I try and remember at all times that the community is a group of customers: People who pay for my company's products and services. Day-to-day, they may be fans, influencers or flamers, and my relationship with them might be more casual and conversational with them. But when the service they pay for not meeting their expectations, their identity as customers becomes my main focus. After all, my job depends on keeping their continued business.

The reality might be more like this.

A community manager dedicated to customer satisfaction sounds great, right? The unfortunate part is that the community manager is not directly responsible for the customer experience. I can escalate and communicate issues, but I'm seldom the one responsible for resolving them. The issues that customers face are complex and live in the domain of developers, network engineers, executives etc. and I'm dependent on them making good decisions that I can communicate back to the public.

But "good decisions" are the key and your team won't always make them. The truly unfortunate part of the community manager's role comes when bad decisions are made. If you point them out before they are implemented, you run the risk of offending your team. A good CM shouldn't be afraid to offend, but offenses have a way of piling up, which can make the job a political maze at times. If you don't recognize the bad decisions before they go public, then you're back on the damage control treadmill.

Issues we face today

We still face a lot of issues in the field of community management and the definition of its role. Across the industry, you'll find a lot of variance in the job description. There's no consistent reporting structure, with community managers reporting into development at some companies, marketing or customer service at others, or (all to rarely) being a unique department within the company reporting to a senior executive.

Another major issue is that the ceiling on our field is still too low. I know a lot of really talented community managers, and I know that a large chunk of them won't be community managers in five years. There's a continual talent drain from community, as managers move on from community into roles with greater growth potential in either development or traditional marketing.

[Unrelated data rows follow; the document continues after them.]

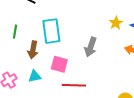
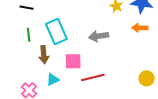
green line: (15, 32) -> (29, 35), moved
gray arrow: (91, 47) -> (99, 36), turned 78

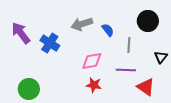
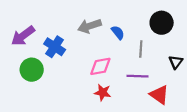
purple arrow: (21, 33) -> (23, 36), turned -90
green circle: (29, 89) -> (32, 70), moved

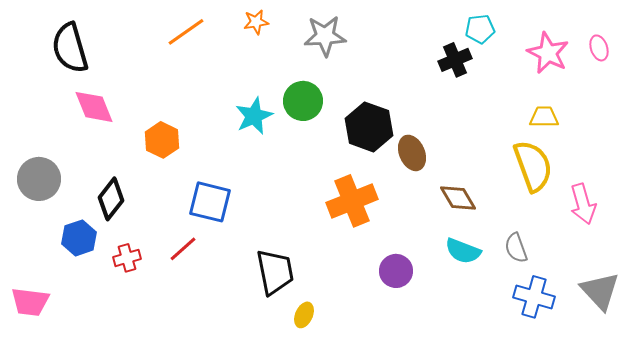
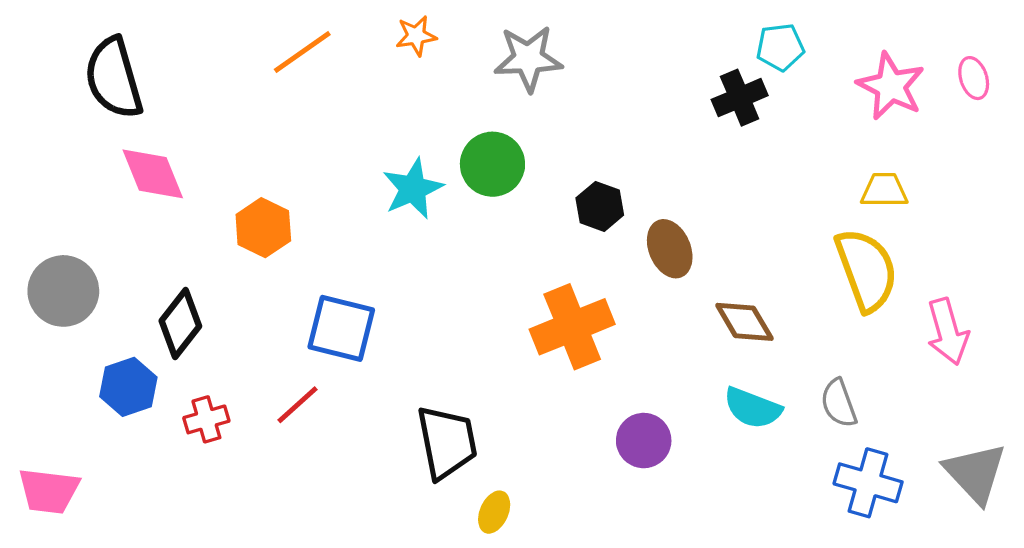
black hexagon: (369, 127) -> (600, 206), size x0.6

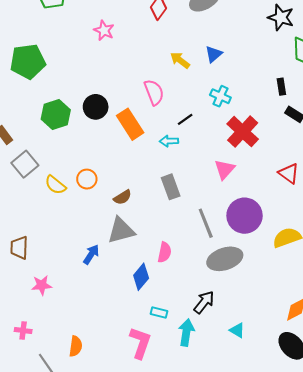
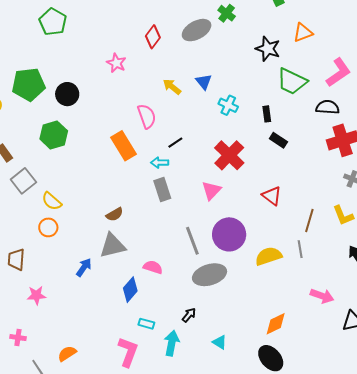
pink star: (104, 30) -> (116, 63), moved
blue triangle: (214, 54) -> (204, 82), turned -30
cyan cross: (220, 96) -> (228, 105), moved
black circle: (96, 107) -> (67, 94), moved
orange circle: (87, 179) -> (48, 227), moved
gray rectangle: (171, 187) -> (162, 189), moved
pink semicircle: (165, 252) -> (153, 267), turned -84
black arrow: (204, 302) -> (189, 315), size x0.7
orange semicircle: (76, 346) -> (67, 354), turned -132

On the bright side, in today's the age of social media, community management has gained a lot of ground a distinct career. But the cloud within that silver lining is that I think we're at risk of taking some steps backward as well. I see community managers so focused on using Twitter or Facebook to grow their communities, but I think that we are forgetting a lot of conversational part of the role. We have far more access to analytics, surveys and trending data, but we're forgetting the value of the anecdotes and context gained from just talking to people.